Wednesday, November 11, 2009

By Dr. Jennifer Keane-Dawes 

UMES scholar researches fish skin secretions in Chesapeake Bay 

By the time Andriy Tkachenko decided it was time to leave Europe to expand his research interests in aquatic animals, he’d already worked as a soil scientist at the National Academy of Sciences in Ukraine. He started his master’s program at Central European University in Hungary and then transferred and got his degree at University of Manchester in the United Kingdom.  And one day, when he decided to search the Internet again, trying to find a university he hoped would have matching research interests, he came across the website of the University of Maryland Eastern Shore and read that Dr.Yan Waguespack, a scientist at this American university, was engaged in the research work he so dearly loved. It was a perfect moment, because with a perfect hit he’d found the perfect match.  Tkachenko packed up and left his town of Bila Tservka, translated white church in English, and so named because miles into his journey, he could still see the steeple of the “white church” just below the sky. His wife, Ganna, would join him later as a master s student in the Applied Computer Science program at UMES.
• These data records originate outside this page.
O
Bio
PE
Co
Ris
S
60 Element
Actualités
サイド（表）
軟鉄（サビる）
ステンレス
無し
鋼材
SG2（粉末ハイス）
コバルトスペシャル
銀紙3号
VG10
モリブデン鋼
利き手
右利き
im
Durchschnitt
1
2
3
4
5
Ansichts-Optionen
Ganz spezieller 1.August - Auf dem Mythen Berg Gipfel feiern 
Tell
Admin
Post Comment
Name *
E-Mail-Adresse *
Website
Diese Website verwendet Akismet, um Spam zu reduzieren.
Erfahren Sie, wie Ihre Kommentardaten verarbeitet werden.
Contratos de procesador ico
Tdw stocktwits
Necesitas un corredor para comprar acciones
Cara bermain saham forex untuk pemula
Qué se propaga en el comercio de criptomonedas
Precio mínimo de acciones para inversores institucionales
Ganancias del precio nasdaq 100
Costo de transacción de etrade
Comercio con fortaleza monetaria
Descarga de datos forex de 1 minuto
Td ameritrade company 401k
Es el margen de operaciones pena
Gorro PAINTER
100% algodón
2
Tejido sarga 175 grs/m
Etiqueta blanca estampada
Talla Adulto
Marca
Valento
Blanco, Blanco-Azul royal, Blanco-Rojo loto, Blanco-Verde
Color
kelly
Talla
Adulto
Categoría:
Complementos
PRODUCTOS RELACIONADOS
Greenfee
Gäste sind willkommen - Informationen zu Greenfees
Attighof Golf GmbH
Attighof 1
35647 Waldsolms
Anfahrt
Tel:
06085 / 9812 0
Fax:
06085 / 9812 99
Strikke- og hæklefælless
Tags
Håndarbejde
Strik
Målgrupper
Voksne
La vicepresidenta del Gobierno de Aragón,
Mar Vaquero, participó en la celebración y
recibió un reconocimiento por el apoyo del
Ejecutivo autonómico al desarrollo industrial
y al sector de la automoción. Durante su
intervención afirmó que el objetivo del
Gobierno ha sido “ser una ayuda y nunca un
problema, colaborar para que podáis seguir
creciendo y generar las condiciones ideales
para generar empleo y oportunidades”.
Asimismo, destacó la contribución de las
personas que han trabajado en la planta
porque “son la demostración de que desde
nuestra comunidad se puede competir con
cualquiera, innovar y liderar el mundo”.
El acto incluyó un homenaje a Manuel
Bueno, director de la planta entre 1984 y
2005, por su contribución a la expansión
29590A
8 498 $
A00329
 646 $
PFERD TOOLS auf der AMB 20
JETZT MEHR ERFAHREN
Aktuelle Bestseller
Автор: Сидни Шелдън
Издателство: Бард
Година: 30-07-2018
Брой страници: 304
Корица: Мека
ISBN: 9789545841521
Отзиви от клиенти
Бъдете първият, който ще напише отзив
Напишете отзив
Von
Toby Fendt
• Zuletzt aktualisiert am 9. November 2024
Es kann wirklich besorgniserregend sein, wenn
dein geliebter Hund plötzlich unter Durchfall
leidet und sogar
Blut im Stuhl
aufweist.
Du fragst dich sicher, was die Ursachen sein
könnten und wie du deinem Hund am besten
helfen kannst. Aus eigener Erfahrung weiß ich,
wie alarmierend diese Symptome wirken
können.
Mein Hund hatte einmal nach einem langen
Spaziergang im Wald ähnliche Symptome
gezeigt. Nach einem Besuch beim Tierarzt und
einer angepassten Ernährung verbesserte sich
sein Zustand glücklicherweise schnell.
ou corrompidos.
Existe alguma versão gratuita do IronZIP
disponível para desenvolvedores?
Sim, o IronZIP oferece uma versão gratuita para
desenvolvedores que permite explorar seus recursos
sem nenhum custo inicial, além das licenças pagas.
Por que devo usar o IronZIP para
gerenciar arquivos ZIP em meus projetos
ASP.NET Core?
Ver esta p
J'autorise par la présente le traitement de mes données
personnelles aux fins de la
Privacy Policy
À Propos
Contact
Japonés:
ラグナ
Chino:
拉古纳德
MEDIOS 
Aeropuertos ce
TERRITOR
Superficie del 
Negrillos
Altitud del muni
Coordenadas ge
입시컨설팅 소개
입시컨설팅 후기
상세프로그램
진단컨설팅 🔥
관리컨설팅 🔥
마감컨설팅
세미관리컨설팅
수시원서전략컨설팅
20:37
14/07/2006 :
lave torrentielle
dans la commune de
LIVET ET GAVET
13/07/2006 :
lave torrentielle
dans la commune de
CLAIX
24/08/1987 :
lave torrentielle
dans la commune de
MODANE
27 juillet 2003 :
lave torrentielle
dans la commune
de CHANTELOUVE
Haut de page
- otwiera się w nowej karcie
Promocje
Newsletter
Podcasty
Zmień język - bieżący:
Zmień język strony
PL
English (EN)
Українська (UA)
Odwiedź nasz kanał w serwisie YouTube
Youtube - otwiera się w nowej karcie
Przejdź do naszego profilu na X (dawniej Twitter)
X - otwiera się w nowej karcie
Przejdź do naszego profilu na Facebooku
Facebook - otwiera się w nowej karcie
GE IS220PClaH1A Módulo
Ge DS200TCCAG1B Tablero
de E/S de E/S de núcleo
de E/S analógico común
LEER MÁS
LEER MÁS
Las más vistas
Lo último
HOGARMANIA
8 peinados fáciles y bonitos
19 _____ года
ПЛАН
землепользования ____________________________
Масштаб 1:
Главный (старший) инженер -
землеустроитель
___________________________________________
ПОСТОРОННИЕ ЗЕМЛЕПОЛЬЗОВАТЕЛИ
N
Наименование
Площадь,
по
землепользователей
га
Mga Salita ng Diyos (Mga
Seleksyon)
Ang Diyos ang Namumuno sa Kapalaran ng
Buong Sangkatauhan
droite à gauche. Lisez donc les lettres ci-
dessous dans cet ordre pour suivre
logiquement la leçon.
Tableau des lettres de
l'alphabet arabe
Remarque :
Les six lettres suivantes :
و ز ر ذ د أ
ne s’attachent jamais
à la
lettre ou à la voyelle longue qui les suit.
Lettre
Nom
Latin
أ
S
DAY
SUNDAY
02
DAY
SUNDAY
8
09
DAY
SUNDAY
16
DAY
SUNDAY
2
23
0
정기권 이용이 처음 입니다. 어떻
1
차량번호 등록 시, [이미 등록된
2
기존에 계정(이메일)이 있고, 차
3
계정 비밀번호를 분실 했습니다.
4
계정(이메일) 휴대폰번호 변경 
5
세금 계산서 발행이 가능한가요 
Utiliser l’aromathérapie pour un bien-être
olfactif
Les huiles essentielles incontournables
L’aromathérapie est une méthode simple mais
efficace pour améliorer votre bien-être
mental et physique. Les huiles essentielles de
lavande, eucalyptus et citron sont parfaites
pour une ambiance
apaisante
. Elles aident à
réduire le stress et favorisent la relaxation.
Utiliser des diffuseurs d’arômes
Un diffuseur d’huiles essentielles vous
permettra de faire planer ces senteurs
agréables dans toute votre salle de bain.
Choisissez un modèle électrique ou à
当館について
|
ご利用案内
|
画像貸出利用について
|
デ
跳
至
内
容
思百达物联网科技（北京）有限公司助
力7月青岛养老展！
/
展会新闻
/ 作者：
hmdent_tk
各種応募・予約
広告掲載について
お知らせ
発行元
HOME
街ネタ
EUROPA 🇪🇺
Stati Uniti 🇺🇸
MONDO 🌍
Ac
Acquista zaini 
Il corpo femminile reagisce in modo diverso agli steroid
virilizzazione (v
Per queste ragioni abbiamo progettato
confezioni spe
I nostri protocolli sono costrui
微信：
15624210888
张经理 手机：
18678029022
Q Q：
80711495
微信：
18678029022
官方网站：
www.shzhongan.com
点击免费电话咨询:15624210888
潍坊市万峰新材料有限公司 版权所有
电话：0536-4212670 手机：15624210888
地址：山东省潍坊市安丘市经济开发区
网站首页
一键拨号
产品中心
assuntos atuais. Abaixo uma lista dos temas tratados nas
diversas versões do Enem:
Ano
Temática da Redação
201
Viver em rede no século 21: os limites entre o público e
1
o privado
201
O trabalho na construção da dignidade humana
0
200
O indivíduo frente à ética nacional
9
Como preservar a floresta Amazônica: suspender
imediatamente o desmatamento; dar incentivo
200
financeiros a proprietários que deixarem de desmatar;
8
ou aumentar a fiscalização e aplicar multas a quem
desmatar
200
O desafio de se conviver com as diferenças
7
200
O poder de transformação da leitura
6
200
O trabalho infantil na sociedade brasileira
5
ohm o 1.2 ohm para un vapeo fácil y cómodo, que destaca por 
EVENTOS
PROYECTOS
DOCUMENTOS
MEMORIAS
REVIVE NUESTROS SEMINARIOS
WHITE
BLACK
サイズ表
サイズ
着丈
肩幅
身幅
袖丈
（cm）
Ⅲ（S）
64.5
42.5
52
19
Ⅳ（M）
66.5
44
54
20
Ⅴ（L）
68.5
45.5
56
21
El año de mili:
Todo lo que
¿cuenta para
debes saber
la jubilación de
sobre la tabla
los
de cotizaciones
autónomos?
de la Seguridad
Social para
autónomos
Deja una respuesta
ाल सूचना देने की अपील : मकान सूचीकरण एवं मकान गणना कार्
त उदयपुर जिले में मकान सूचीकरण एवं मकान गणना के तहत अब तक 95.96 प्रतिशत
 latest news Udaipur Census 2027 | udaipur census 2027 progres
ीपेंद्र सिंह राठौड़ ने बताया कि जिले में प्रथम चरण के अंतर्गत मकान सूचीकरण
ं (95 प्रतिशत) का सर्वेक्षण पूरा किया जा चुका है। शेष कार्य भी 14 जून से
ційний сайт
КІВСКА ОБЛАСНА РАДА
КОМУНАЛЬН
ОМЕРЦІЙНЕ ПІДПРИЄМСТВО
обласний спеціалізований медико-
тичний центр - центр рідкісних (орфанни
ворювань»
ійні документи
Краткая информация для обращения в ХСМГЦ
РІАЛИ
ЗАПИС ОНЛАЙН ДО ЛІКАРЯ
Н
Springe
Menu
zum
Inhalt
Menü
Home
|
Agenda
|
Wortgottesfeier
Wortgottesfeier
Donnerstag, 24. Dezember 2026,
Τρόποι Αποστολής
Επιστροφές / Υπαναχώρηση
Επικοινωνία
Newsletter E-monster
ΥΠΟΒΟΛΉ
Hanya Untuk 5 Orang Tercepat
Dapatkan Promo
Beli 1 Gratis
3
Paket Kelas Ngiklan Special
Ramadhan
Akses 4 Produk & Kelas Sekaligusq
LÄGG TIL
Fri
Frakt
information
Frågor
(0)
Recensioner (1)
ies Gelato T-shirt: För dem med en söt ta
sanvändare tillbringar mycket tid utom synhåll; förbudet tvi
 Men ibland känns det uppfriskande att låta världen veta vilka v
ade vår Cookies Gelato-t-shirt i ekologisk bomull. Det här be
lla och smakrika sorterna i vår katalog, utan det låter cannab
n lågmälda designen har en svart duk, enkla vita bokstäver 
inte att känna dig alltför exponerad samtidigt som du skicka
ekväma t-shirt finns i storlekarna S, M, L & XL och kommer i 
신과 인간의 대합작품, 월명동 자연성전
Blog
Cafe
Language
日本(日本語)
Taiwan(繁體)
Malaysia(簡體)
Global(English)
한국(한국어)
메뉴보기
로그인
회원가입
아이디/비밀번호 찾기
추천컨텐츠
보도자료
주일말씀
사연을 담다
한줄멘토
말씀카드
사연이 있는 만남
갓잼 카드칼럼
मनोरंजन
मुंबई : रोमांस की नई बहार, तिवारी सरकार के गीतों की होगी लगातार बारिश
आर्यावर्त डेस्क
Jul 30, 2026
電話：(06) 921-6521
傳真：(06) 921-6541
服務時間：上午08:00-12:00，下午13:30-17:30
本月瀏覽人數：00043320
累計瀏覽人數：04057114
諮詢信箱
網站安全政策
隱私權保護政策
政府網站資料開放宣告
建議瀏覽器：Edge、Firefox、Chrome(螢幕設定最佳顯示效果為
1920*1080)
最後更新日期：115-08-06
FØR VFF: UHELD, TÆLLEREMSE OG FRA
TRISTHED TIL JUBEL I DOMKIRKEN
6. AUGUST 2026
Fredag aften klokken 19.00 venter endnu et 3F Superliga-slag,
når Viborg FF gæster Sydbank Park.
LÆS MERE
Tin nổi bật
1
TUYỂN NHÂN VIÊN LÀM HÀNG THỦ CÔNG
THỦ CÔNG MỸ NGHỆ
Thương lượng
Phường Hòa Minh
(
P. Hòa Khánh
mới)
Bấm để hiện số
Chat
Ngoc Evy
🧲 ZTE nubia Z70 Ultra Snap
Now Waguespack’s advisee and a Ph.D. student in the Marine Estuarine Environmental Science program (MEES), a University System of Maryland partnership initiative, Tkachenko examines if mucin-glyproteins, secreted by fish skins, play a role in fish to develop lesions on their bodies. “More specifically,” said Tkachenko, “I investigate susceptibility of mucin-glyproteins to chemical degradation by substances often secreted by pathogens and adhesion affinity of various pathogens to mucin-glycoproteins.” He said research shows that since the beginning of the 1980s, estuarine fish along the East Coast of the United States have experienced major fish kill events. More than 30 major fish kills on average are reported in the Chesapeake Bay and other mid-Atlantic estuaries annually. He said that although some fish kills are associated with hypoxia, chemical spills, temperature or salinity shock, there are many kills which are unexplained and therefore labeled as “unknown.” These unknown fish kills are mostly accompanied with lesions on the skin of the fish.  Much of his co-authored research is published in scholarly journals including the Journal of Fish Diseases and the Journal of Inorganic Biochemistry.

Tkachenko adds that his adjustment to campus and community life has been good. “I love UMES. I’ve traveled a lot and lived in diverse cultures. Ukraine has very big and diverse universities. Hungary and England are very diverse countries. People who get depressed are the people who have never traveled and who know nothing about cultures other than theirs.” He said the food is the same kind of food available in Ukraine: rice, carrots, beans, chicken, beef . . . He reads the Ukrainian newspapers on line everyday and tries to keep abreast of the soccer World Cup activities. “I miss soccer, and I miss my music,” he said with a smile. “It’s hard for Europeans to get accustomed to American music.”

Jennifer Keane-Dawes, Ph.D., is interim Dean of the Graduate School at the University of Maryland Eastern Shore.  This is part of her series of feature articles about research and other scholarly activities performed by UMES students and faculty.